Wer mit Aktien, ETFs oder anderen Wertpapieren handelt, stößt früher oder später auf Begriffe wie Limit, Stop Loss oder Trailing Stop Loss.

Hinter jeder Orderart steckt ein einfaches Ziel: Du möchtest selbst bestimmen, wann und zu welchem Preis deine Wertpapierorder ausgeführt werden soll. Je nachdem, ob du möglichst schnell handeln, einen bestimmten Kurs erreichen oder dein Depot absichern möchtest, eignen sich unterschiedliche Orderarten.

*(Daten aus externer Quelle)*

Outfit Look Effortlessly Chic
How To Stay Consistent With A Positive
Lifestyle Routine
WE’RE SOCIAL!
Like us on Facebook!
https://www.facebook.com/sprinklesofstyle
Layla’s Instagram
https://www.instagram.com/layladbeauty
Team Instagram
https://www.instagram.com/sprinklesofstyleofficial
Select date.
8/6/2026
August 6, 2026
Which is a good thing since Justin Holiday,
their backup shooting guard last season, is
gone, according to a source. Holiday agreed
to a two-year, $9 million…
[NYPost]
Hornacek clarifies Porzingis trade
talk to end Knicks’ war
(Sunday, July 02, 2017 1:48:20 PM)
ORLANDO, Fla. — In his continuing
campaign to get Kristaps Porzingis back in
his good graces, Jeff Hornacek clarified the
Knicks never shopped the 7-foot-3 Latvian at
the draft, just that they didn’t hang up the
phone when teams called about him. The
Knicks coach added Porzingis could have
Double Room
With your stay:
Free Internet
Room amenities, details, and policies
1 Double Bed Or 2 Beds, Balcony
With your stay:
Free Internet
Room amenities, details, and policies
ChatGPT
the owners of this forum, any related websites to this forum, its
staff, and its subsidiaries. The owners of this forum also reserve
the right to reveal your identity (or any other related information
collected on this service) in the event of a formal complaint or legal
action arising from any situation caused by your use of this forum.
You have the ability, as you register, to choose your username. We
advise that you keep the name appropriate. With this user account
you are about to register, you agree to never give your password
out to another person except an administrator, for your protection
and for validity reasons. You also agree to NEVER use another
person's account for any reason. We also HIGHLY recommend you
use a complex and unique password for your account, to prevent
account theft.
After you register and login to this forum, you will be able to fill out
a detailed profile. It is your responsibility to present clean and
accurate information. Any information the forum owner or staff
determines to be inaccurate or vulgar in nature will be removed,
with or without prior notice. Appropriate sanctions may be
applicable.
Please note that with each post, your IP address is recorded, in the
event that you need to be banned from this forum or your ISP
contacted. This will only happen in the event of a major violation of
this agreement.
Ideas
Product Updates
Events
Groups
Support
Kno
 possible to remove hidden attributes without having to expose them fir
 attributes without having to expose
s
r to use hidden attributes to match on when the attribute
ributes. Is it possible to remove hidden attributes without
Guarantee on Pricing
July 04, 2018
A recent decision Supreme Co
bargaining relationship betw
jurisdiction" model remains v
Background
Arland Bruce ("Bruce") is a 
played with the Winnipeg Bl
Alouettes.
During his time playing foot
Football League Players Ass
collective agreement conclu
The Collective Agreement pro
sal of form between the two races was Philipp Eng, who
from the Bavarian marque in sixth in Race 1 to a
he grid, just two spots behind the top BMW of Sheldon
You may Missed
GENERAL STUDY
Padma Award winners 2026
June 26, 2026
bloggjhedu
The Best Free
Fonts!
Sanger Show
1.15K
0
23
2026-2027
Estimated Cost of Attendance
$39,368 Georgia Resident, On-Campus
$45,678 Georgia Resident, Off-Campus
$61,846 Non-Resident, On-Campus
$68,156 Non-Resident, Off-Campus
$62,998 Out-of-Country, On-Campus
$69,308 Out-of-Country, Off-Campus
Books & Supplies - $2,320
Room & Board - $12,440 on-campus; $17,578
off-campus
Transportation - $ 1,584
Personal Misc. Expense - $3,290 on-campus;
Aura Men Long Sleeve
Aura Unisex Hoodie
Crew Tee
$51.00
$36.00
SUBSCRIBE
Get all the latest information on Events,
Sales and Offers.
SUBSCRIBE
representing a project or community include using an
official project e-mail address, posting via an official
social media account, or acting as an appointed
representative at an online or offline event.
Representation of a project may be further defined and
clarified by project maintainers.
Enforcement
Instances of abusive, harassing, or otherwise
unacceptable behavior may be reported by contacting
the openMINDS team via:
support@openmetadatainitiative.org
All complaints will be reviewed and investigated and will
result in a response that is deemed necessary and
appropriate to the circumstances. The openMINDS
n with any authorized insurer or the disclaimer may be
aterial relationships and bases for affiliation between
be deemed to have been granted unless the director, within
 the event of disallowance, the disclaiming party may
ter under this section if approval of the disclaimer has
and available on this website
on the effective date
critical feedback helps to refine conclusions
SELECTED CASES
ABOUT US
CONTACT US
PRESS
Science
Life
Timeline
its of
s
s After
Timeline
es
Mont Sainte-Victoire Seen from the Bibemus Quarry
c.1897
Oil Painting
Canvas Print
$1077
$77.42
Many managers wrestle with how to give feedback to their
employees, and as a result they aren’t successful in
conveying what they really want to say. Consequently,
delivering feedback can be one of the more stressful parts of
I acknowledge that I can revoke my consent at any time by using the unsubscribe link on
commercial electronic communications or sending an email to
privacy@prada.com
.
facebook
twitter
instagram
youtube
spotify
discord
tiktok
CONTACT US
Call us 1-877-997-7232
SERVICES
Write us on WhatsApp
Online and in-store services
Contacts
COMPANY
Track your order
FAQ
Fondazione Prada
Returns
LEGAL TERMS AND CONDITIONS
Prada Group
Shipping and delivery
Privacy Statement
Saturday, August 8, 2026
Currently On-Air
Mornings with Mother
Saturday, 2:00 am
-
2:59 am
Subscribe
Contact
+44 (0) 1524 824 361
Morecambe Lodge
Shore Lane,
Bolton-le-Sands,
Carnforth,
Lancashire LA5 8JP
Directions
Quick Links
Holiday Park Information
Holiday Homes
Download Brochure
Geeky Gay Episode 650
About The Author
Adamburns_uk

Risikohinweis: Veranlagungen in Wertpapiere bergen neben Chancen auch Risiken.

Deine Produkte im Kreisdiagramm

Was ist überhaupt eine Orderart?

Wenn du ein Wertpapier kaufst oder verkaufst, gibst du eine Order auf. Mit der gewählten Orderart legst du fest, unter welchen Bedingungen diese Order ausgeführt werden soll.

Während manche Orders auf eine möglichst schnelle Ausführung abzielen, helfen andere dabei, einen gewünschten Kurs zu erreichen oder Verluste zu begrenzen.

Nicht jede Börsensituation erfordert dieselbe Strategie. Manchmal möchtest du möglichst rasch kaufen oder verkaufen. In anderen Fällen wartest du lieber auf einen bestimmten Kurs.

Genau dafür gibt es verschiedene Orderarten.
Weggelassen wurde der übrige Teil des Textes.